With extensive scenes in New Delhi and Mumbai, and significant communities in Bengaluru, Kolkata and Kochi, India has become a global art force in the past decade. This is due in large part to the country’s commercial galleries, which lead the way in supporting contemporary art over historically conservative state-run museums, and in turn have spurred activity by private foundations and nonprofits.
Government support for the arts has long been contentious. Right-wing political parties and Hindu religious groups remain hostile to many 20th-century modern artists, in particular those of the Mumbai-based Progressive Artists Group. Most notoriously, MF Husain’s paintings based on stories from Indian epics have been repeatedly vandalized since the 1990s for their depiction of nude Hindu deities. In 2006, shortly after being charged with “hurting the sentiments of the people” and fearing imminent arrest, Husain went into self-imposed exile in Dubai. On February 27, Husain’s son Owais announced that the 95-year-old painter had accepted citizenship from Qatar, where he has been working on a state-sponsored project. Husain’s story questions whether the Indian state can safeguard the freedom—both public and individual—that allows the arts to flourish.

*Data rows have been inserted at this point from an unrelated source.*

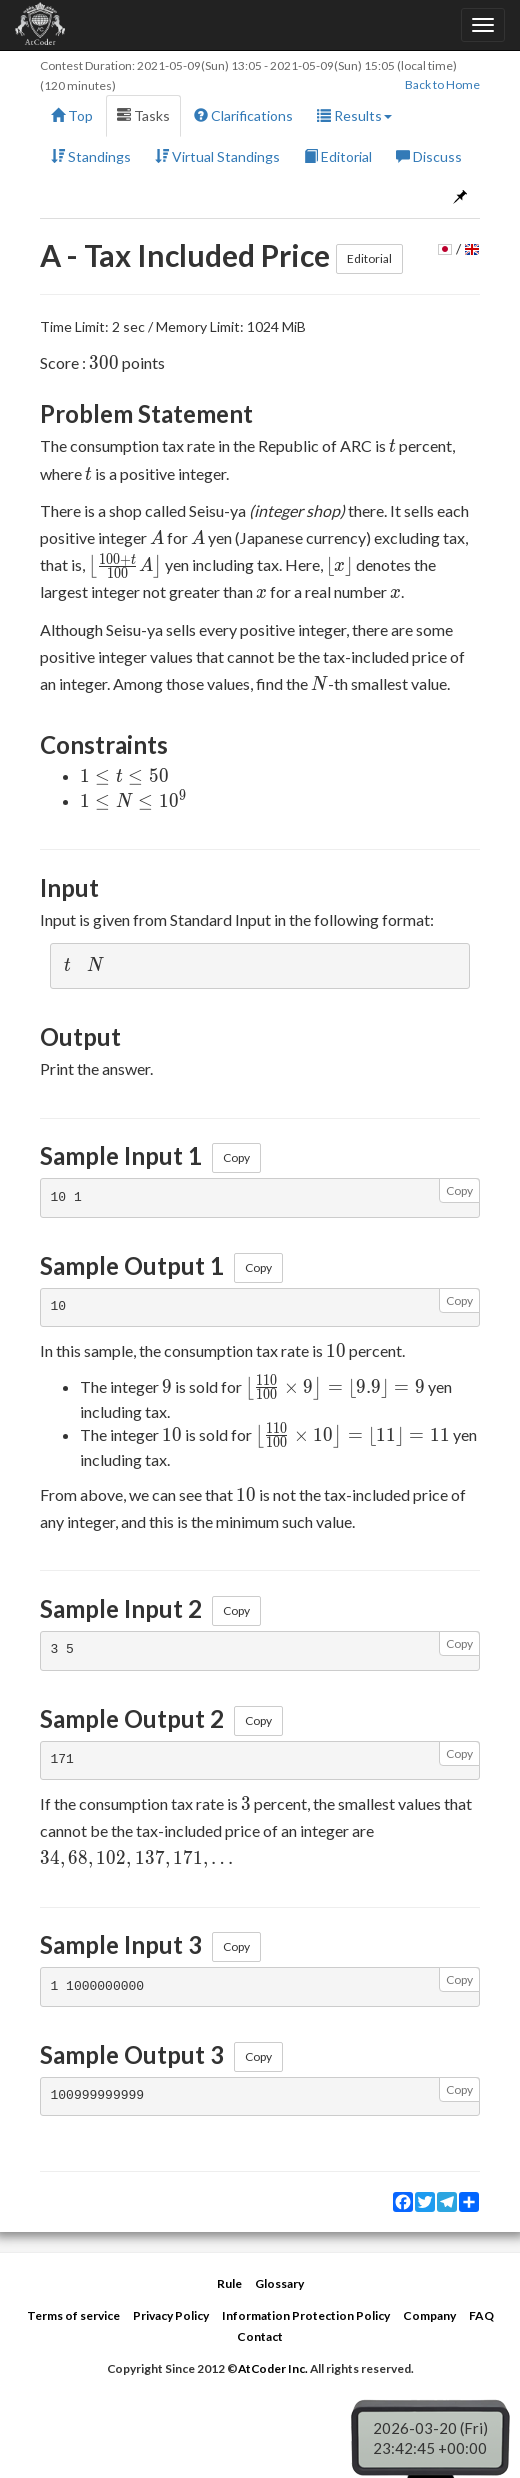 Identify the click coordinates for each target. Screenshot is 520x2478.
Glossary (279, 2283)
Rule (229, 2283)
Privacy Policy (171, 2315)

In stark comparison to the government’s equivocal response to the MF Husain controversy was the misplaced decisiveness displayed when 12 Rabindranath Tagore paintings went up for sale at Sotheby’s London in June. A small but strident section of the Bengali intelligentsia tried unsuccessfully to stop the sale, with culture minister secretary Jawhar Sircar visiting London in an alleged effort to persuade the auction house to remove the items.